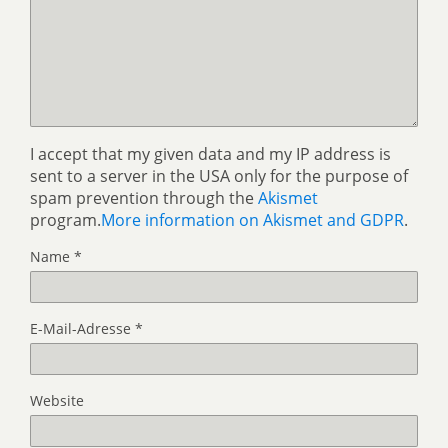
I accept that my given data and my IP address is
sent to a server in the USA only for the purpose of
spam prevention through the
Akismet
program.
More information on Akismet and GDPR
.
Name
*
E-Mail-Adresse
*
Website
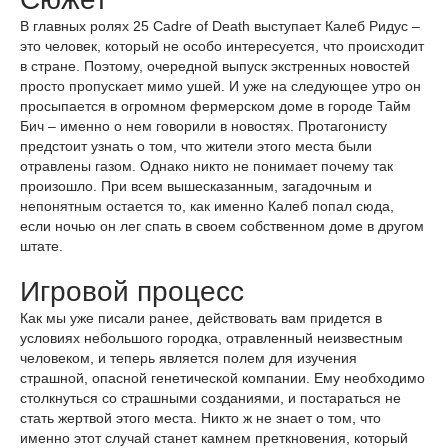
В главных ролях 25 Cadre of Death выступает Калеб Ридус –
это человек, который не особо интересуется, что происходит
в стране. Поэтому, очередной выпуск экстренных новостей
просто пропускает мимо ушей. И уже на следующее утро он
просыпается в огромном фермерском доме в городе Тайм
Бич – именно о нем говорили в новостях. Протагонисту
предстоит узнать о том, что жители этого места были
отравлены газом. Однако никто не понимает почему так
произошло. При всем вышесказанным, загадочным и
непонятным остается то, как именно Калеб попал сюда,
если ночью он лег спать в своем собственном доме в другом
штате.
Игровой процесс
Как мы уже писали ранее, действовать вам придется в
условиях небольшого городка, отравленный неизвестным
человеком, и теперь является полем для изучения
страшной, опасной генетической компании. Ему необходимо
столкнуться со страшными созданиями, и постараться не
стать жертвой этого места. Никто ж не знает о том, что
именно этот случай станет камнем преткновения, который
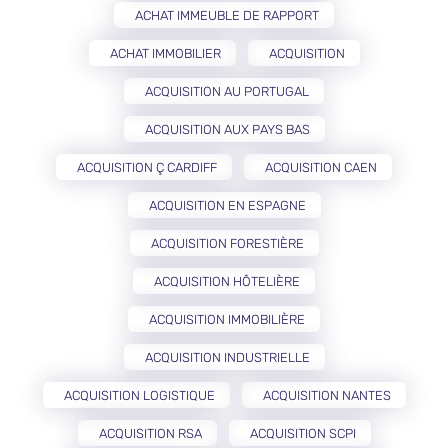
ACHAT IMMEUBLE DE RAPPORT
ACHAT IMMOBILIER
ACQUISITION
ACQUISITION AU PORTUGAL
ACQUISITION AUX PAYS BAS
ACQUISITION Ç CARDIFF
ACQUISITION CAEN
ACQUISITION EN ESPAGNE
ACQUISITION FORESTIÈRE
ACQUISITION HÔTELIÈRE
ACQUISITION IMMOBILIÈRE
ACQUISITION INDUSTRIELLE
ACQUISITION LOGISTIQUE
ACQUISITION NANTES
ACQUISITION RSA
ACQUISITION SCPI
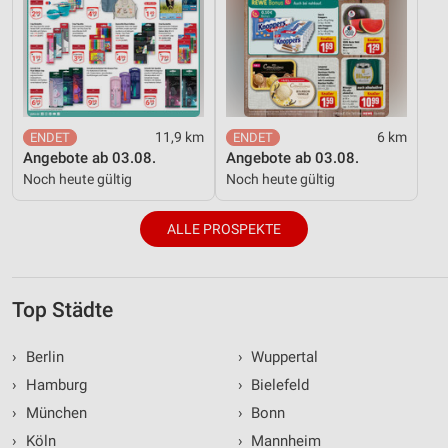
11,9 km
6 km
Angebote ab 03.08.
Angebote ab 03.08.
Noch heute gültig
Noch heute gültig
ALLE PROSPEKTE
Top Städte
›
Berlin
›
Wuppertal
›
Hamburg
›
Bielefeld
›
München
›
Bonn
›
Köln
›
Mannheim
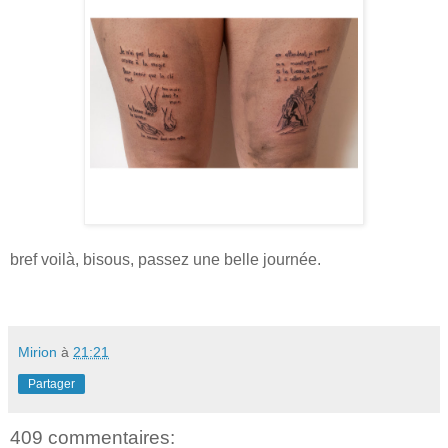
bref voilà, bisous, passez une belle journée.
Mirion
à
21:21
Partager
409 commentaires:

========================================================================

Take each line above that holds the string "Калеб" and copy it.

В главных ролях 25 Cadre of Death выступает Калеб Ридус –
непонятным остается то, как именно Калеб попал сюда,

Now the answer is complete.